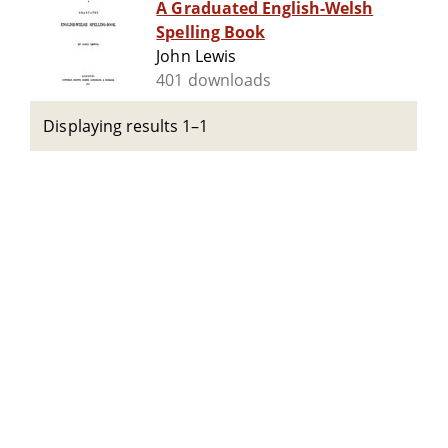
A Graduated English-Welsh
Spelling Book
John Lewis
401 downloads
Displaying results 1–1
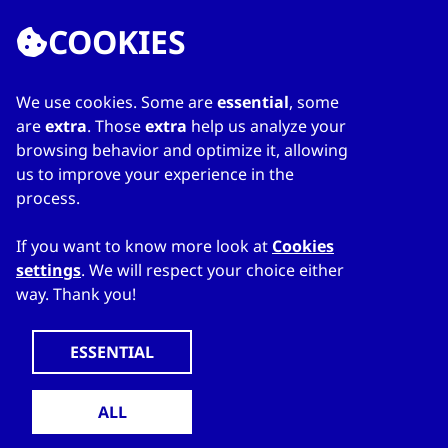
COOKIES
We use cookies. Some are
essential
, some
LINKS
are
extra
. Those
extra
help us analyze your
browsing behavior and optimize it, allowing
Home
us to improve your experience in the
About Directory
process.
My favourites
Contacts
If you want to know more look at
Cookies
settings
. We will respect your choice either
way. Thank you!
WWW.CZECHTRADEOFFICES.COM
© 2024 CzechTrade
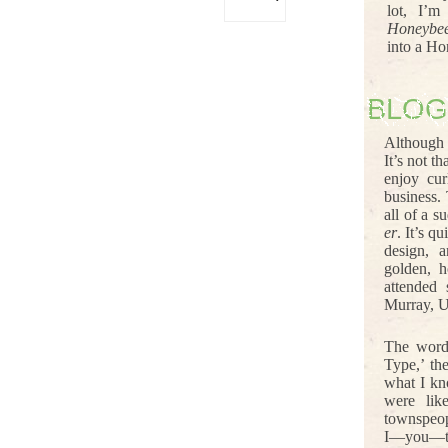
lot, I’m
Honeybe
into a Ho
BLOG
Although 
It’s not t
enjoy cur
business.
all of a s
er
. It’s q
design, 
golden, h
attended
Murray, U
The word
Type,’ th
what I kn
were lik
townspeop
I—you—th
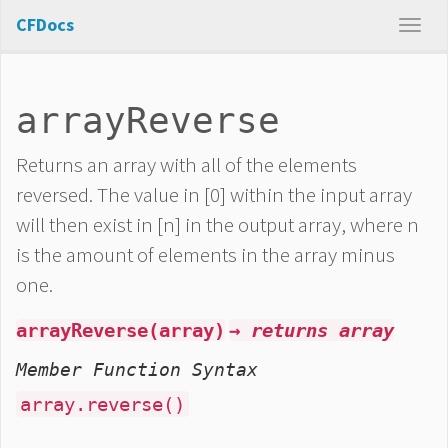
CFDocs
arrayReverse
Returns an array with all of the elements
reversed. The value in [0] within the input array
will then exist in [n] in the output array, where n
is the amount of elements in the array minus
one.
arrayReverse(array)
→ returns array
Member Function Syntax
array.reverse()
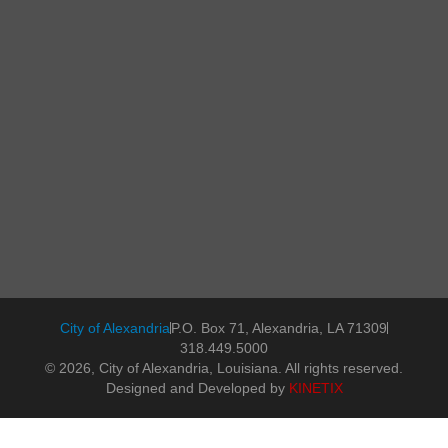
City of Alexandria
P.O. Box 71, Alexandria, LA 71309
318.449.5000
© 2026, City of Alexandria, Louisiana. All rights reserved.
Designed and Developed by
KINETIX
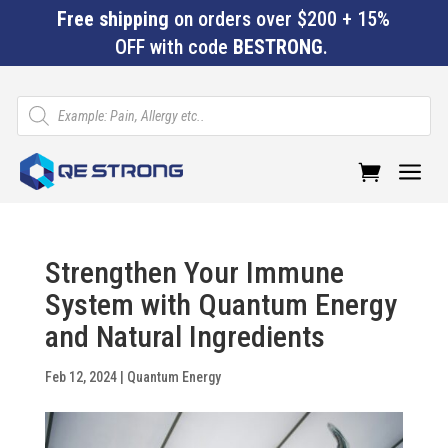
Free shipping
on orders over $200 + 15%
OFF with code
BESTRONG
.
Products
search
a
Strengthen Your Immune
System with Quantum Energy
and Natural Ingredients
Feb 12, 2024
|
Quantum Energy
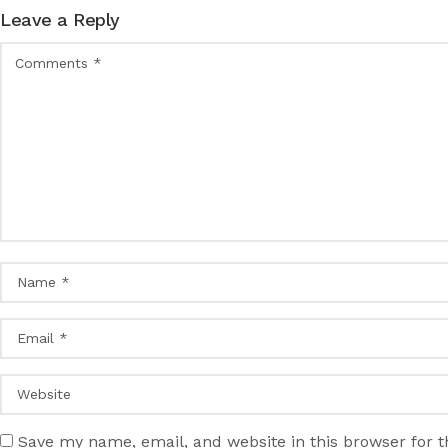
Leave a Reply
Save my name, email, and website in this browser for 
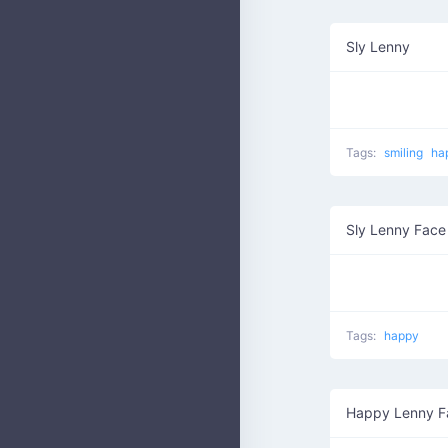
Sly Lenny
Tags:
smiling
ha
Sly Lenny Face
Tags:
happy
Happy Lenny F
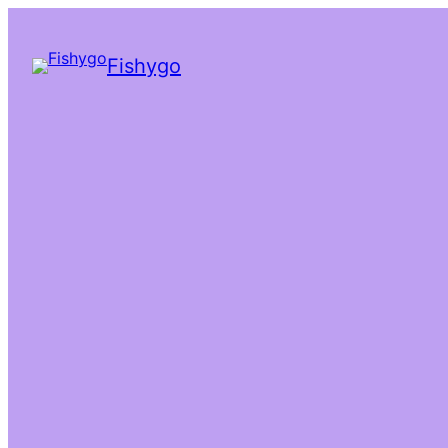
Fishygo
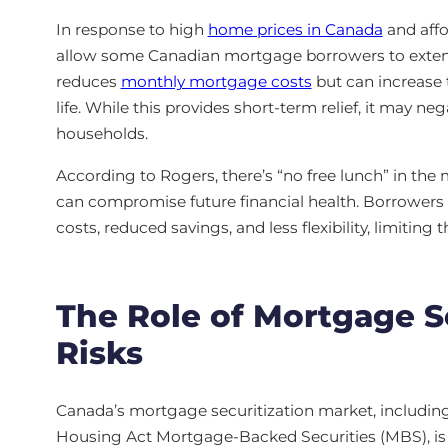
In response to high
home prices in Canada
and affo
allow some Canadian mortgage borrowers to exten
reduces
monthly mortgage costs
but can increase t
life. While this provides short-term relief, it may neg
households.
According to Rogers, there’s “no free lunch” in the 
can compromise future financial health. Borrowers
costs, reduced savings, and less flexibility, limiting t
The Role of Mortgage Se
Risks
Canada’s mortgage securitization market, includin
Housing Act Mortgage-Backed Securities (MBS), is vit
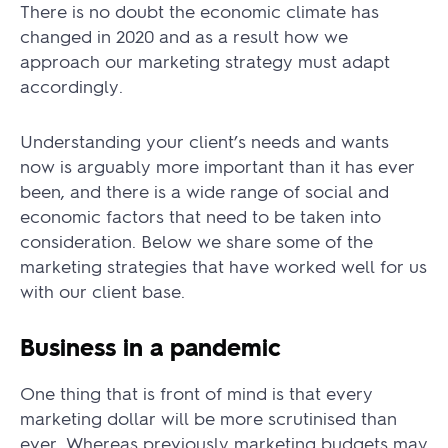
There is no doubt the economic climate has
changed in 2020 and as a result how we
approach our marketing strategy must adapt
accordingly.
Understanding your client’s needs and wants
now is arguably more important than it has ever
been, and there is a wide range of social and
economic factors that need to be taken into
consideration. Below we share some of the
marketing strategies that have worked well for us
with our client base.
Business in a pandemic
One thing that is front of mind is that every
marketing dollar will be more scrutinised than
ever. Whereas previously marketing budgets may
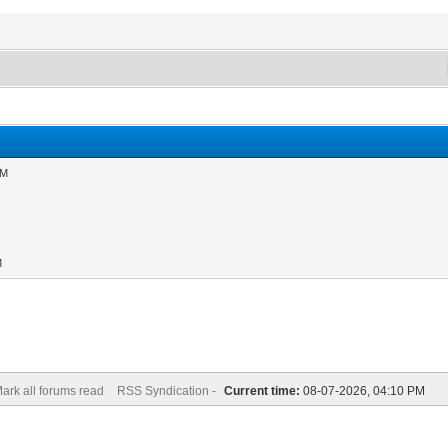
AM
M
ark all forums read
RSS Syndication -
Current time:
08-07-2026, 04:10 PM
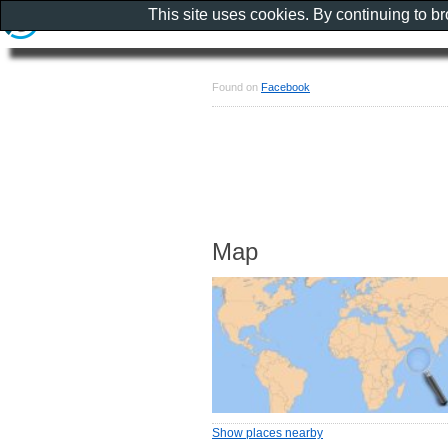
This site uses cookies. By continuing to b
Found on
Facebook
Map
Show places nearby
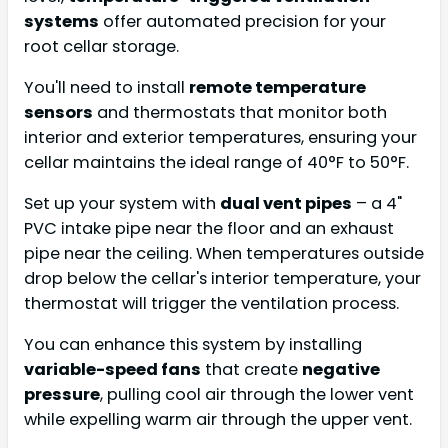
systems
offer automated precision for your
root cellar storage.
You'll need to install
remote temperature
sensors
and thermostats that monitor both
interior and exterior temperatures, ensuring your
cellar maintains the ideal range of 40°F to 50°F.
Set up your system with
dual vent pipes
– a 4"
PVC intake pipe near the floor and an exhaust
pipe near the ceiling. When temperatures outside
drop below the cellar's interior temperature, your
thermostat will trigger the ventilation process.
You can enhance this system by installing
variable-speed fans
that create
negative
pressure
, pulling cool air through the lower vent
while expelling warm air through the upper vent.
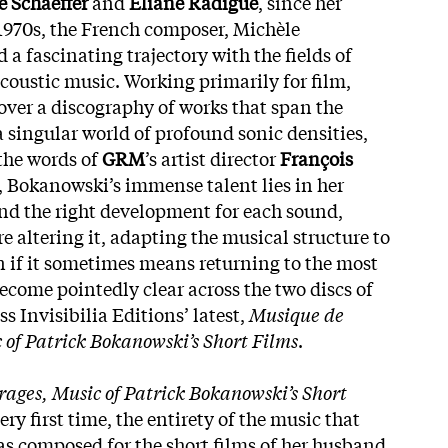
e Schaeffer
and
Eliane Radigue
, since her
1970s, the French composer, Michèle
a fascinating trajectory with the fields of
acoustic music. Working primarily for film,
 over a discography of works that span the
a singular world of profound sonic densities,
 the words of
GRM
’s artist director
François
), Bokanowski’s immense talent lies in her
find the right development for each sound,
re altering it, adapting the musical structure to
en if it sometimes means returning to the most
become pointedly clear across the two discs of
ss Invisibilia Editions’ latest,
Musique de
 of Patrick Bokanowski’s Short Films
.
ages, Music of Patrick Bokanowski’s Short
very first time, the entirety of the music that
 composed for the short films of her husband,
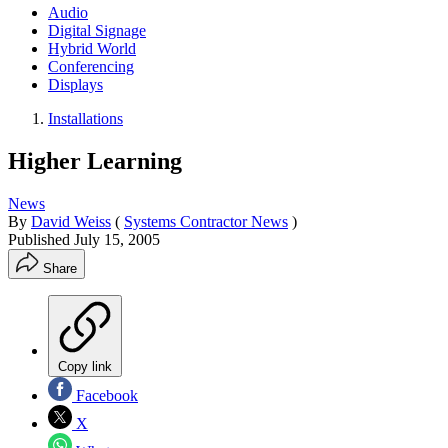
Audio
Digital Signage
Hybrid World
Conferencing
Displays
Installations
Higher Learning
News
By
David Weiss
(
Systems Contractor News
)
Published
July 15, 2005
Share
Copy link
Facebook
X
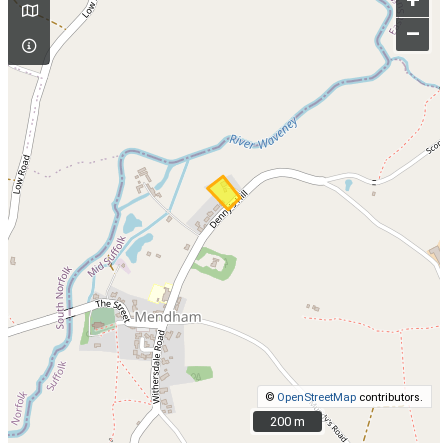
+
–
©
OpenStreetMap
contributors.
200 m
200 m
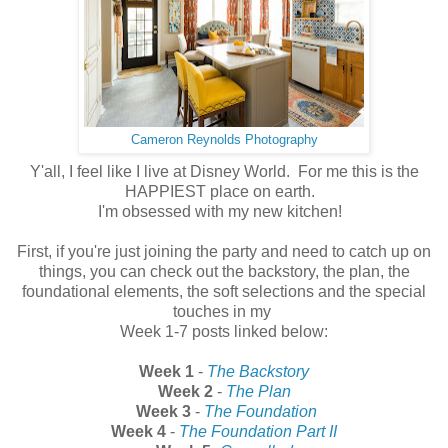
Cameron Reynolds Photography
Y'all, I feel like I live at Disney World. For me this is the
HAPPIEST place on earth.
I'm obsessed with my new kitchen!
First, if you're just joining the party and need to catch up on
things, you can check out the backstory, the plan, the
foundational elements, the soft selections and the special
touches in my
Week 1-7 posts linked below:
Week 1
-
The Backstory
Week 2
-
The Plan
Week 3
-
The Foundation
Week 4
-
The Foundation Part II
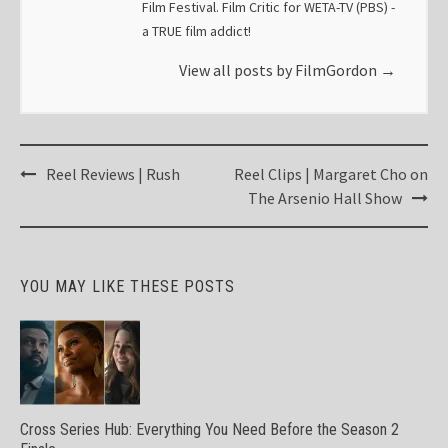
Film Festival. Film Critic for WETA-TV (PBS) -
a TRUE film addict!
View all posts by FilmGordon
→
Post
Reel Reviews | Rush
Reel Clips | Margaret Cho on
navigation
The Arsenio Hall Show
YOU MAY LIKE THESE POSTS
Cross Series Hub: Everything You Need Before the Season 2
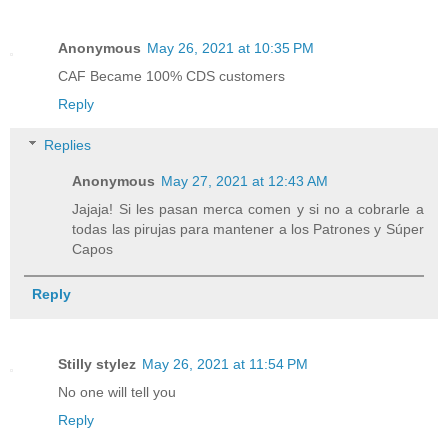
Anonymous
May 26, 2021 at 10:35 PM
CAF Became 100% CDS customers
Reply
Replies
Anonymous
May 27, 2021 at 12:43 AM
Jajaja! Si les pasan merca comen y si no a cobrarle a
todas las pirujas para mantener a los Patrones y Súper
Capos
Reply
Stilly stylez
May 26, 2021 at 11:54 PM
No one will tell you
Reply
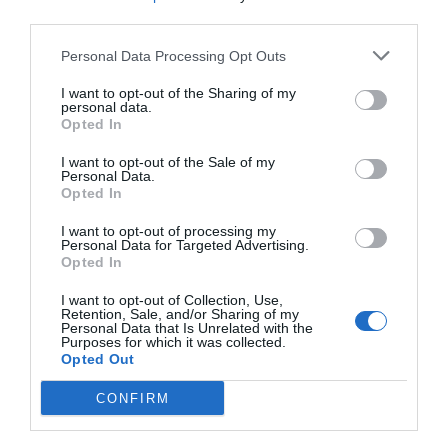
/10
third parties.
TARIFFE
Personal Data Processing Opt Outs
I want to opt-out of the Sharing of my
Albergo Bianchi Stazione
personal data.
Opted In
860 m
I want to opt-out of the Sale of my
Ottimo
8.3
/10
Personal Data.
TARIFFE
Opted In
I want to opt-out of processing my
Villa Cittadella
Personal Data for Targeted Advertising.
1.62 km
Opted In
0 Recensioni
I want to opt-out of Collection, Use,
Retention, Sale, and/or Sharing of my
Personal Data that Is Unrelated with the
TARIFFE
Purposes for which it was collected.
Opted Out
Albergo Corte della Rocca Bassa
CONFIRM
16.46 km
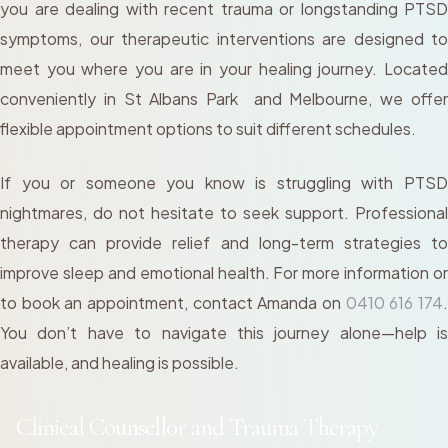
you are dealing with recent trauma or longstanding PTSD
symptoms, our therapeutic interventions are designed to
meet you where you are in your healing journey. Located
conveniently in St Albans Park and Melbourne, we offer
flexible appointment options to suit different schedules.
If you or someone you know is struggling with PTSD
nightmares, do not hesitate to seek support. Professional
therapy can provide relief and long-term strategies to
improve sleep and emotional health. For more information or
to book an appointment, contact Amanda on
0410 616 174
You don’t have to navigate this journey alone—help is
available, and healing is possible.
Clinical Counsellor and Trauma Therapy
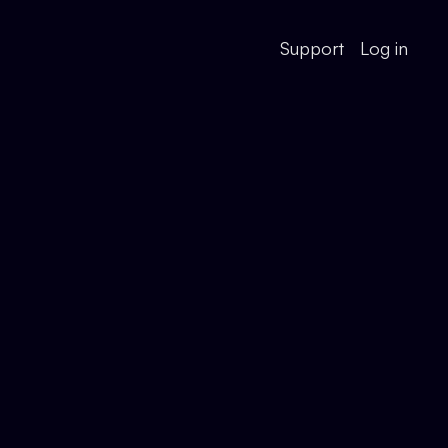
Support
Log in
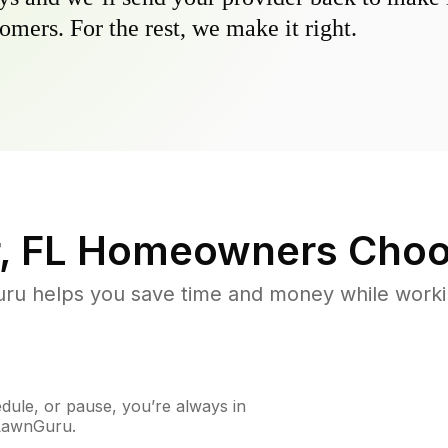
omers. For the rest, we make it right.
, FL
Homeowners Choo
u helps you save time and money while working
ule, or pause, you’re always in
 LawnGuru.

━━━

* Exercise brief: Reproduce each entry precisely; the pictures stay out.

* Written answer:
A Graduated English-Welsh
Spelling Book
John Lewis
401 downloads
Displaying results 1–1
COOKIES
We use cookies. Some are
essential
, some
LINKS
are
extra
. Those
extra
help us analyze your
browsing behavior and optimize it, allowing
Home
us to improve your experience in the
About Directory
process.
My favourites
Contacts
If you want to know more look at
Cookies
settings
. We will respect your choice either
way. Thank you!
WWW.CZECHTRADEOFFICES.COM
© 2024 CzechTrade
lot, I’m
Honeybe
into a Ho
BLOG
Although 
It’s not t
enjoy cur
business.
all of a s
er
. It’s q
design, 
golden, h
attended
Murray, U
The word
Type,’ th
what I kn
were lik
townspeop
I—you—th
CFDocs
arrayReverse
Returns an array with all of the elements
reversed. The value in [0] within the input array
will then exist in [n] in the output array, where n
is the amount of elements in the array minus
one.
arrayReverse(array)
→ returns array
Member Function Syntax
array.reverse()
City of Alexandria
P.O. Box 71, Alexandria, LA 71309
318.449.5000
© 2026, City of Alexandria, Louisiana. All rights reserved.
Designed and Developed by
KINETIX
Free shipping
on orders over $200 + 15%
OFF with code
BESTRONG
.
Products
search
a
Strengthen Your Immune
System with Quantum Energy
and Natural Ingredients
Feb 12, 2024
|
Quantum Energy
Leave a Reply
Save my name, email, and website in this browser for 
Sly Lenny
Tags:
smiling
ha
Sly Lenny Face
Tags:
happy
Happy Lenny F
Fishygo
In response to high
home prices in Canada
and affo
allow some Canadian mortgage borrowers to exten
reduces
monthly mortgage costs
but can increase t
life. While this provides short-term relief, it may neg
households.
According to Rogers, there’s “no free lunch” in the 
can compromise future financial health. Borrowers
costs, reduced savings, and less flexibility, limiting t
The Role of Mortgage Se
Risks
Canada’s mortgage securitization market, includin
Housing Act Mortgage-Backed Securities (MBS), is vit
There is no doubt the economic climate has
changed in 2020 and as a result how we
approach our marketing strategy must adapt
accordingly.
Understanding your client’s needs and wants
now is arguably more important than it has ever
been, and there is a wide range of social and
economic factors that need to be taken into
consideration. Below we share some of the
marketing strategies that have worked well for us
with our client base.
Business in a pandemic
One thing that is front of mind is that every
marketing dollar will be more scrutinised than
ever. Whereas previously marketing budgets may
AM
M
ark all forums read
RSS Syndication -
Current time:
08-07-2026, 04:10 PM
This site uses cookies. By continuing to b
Found on
Facebook
Map
Show places nearby
systems
offer automated precision for your
root cellar storage.
You'll need to install
remote temperature
sensors
and thermostats that monitor both
interior and exterior temperatures, ensuring your
cellar maintains the ideal range of 40°F to 50°F.
Set up your system with
dual vent pipes
– a 4"
PVC intake pipe near the floor and an exhaust
pipe near the ceiling. When temperatures outside
drop below the cellar's interior temperature, your
thermostat will trigger the ventilation process.
You can enhance this system by installing
variable-speed fans
that create
negative
pressure
, pulling cool air through the lower vent
while expelling warm air through the upper vent.
e Schaeffer
and
Eliane Radigue
, since her
1970s, the French composer, Michèle
a fascinating trajectory with the fields of
acoustic music. Working primarily for film,
 over a discography of works that span the
a singular world of profound sonic densities,
 the words of
GRM
’s artist director
François
), Bokanowski’s immense talent lies in her
find the right development for each sound,
re altering it, adapting the musical structure to
en if it sometimes means returning to the most
become pointedly clear across the two discs of
ss Invisibilia Editions’ latest,
Musique de
 of Patrick Bokanowski’s Short Films
.
ages, Music of Patrick Bokanowski’s Short
very first time, the entirety of the music that
 composed for the short films of her husband,
Audio
Digital Signage
Hybrid World
Conferencing
Displays
Installations
Higher Learning
News
By
David Weiss
(
Systems Contractor News
)
Published
July 15, 2005
Share
Copy link
Facebook
X
+
–
©
OpenStreetMap
contributors.
200 m
200 m
Cameron Reynolds Photography
Y'all, I feel like I live at Disney World. For me this is the
HAPPIEST place on earth.
I'm obsessed with my new kitchen!
First, if you're just joining the party and need to catch up on
things, you can check out the backstory, the plan, the
foundational elements, the soft selections and the special
touches in my
Week 1-7 posts linked below:
Week 1
-
The Backstory
Week 2
-
The Plan
Week 3
-
The Foundation
Week 4
-
The Foundation Part II
Film Festival. Film Critic for WETA-TV (PBS) -
a TRUE film addict!
View all posts by FilmGordon
→
Post
Reel Reviews | Rush
Reel Clips | Margaret Cho on
navigation
The Arsenio Hall Show
YOU MAY LIKE THESE POSTS
Cross Series Hub: Everything You Need Before the Season 2
Anonymous
May 26, 2021 at 10:35 PM
CAF Became 100% CDS customers
Reply
Replies
Anonymous
May 27, 2021 at 12:43 AM
Jajaja! Si les pasan merca comen y si no a cobrarle a
todas las pirujas para mantener a los Patrones y Súper
Capos
Reply
Stilly stylez
May 26, 2021 at 11:54 PM
No one will tell you
Reply
/10
third parties.
TARIFFE
Personal Data Processing Opt Outs
I want to opt-out of the Sharing of my
Albergo Bianchi Stazione
personal data.
Opted In
860 m
I want to opt-out of the Sale of my
Ottimo
8.3
/10
Personal Data.
TARIFFE
Opted In
I want to opt-out of processing my
Villa Cittadella
Personal Data for Targeted Advertising.
1.62 km
Opted In
0 Recensioni
I want to opt-out of Collection, Use,
Retention, Sale, and/or Sharing of my
Personal Data that Is Unrelated with the
TARIFFE
Purposes for which it was collected.
Opted Out
Albergo Corte della Rocca Bassa
CONFIRM
16.46 km
you are dealing with recent trauma or longstanding PTSD
symptoms, our therapeutic interventions are designed to
meet you where you are in your healing journey. Located
conveniently in St Albans Park and Melbourne, we offer
flexible appointment options to suit different schedules.
If you or someone you know is struggling with PTSD
nightmares, do not hesitate to seek support. Professional
therapy can provide relief and long-term strategies to
improve sleep and emotional health. For more information or
to book an appointment, contact Amanda on
0410 616 174
You don’t have to navigate this journey alone—help is
available, and healing is possible.
Clinical Counsellor and Trauma Therapy
Support
Log in
omers. For the rest, we make it right.
, FL
Homeowners Choo
u helps you save time and money while working
ule, or pause, you’re always in
 LawnGuru.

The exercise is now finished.